Thinking on Working in Partnership with Generative AI
This is the 20th episode of thinking on thinking. This is also our last episode of season two
Kahran: Hi, I'm Karen.
Divya: Hi, I'm Davey, and, this is.
Kahran: The 20th episode of thinking on thinking. In this episode, we talk about generative AI. We look at what's changed since we last spoke about it a couple of months ago, and we talk about some of the interesting use cases we're starting to see whether it's music editing or music generation, or finding pathways for new kinds of drugs, especially ones that don't have the potential market to attract pharmaceutical companies. This is also our last episode of season two. It's been a delight to be on this journey with you as we've made it from our initial missteps in season one and explored some deep topics in season two. We'll next be replaying one of our favorite episodes from season one before we kick off season three. Two weeks after that, we had a lot of fun recording today's conversation and we hope you enjoyed.
Divya: On the weekend, I was talking to a friend, and she was feeling very grumpy about the fact that they have appraisals coming up, and she has to write sort of by Monday, this was on Saturday night, and she was like, by Monday, I have to write 25 different people's appraisal summaries. And I was just like, oh, just ask GPT to do it. And her face went from, oh, my God, what a drag. To, oh, that would be fun. And, like, a lot of these repetitive things, which. Is it entertaining? Is it, like, gonna provide any value? Most of the times people are not even gonna read it. Right. So, like, I feel like that part has been really fun to just think about, oh, you could just use GPT to write something, or you could just use mid journey to write something here. Or, like, not write something, but journey to make something here.
Kahran: It's like a uniquely human, ah, trait in some ways where, like, when confronted with limitations or certain kinds of, like, shapes of boxes that, you know, it feels like we're in finding, just some path around it, right. So I think in a lot of countries, bureaucratic hurdles have just become these big things you have to deal with. And in some countries, right, I think it's. There's some country in eastern Europe, I want to say, that's like, really, like, has made everything online and all government services you can do online. I mean, India has also done a great job of that, creating an AI agent that would be able to help you just, like, navigate these, like, bureaucratic hurdles that we have put in place in companies and in society. It just feels like that's what's going to happen? Like, it's just that is the way that we seem to approach things as, like, a species and as, like, a culture today. It's like, you know, we could try and change the shape of the problem, but we could just solve the problem in a crazy way and then people will not have to think about it anymore.
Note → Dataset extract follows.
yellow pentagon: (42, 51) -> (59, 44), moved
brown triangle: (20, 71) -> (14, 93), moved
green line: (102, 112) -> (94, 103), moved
Divya: Yeah. We could ask people to not write weird self appraisal and other people appraisal forms of. Or we could just ask an AI to write the forms, and then we would have a lot of garbage being generated.
Kahran: Correct. And it's like, oh, okay, well, I solve the root of the problem. We can just have an entertaining solution that will. It's very twitter.
Divya: have you seen that, people who are selling courses about how they use GPT or midjourney or dali or stable diffusion to get to 100,000 followers on Twitter or 100,000 followers on Instagram. Instagram and stuff like that, and it's just like, this is an oddly specific solution to a problem that probably nobody wanted to solve.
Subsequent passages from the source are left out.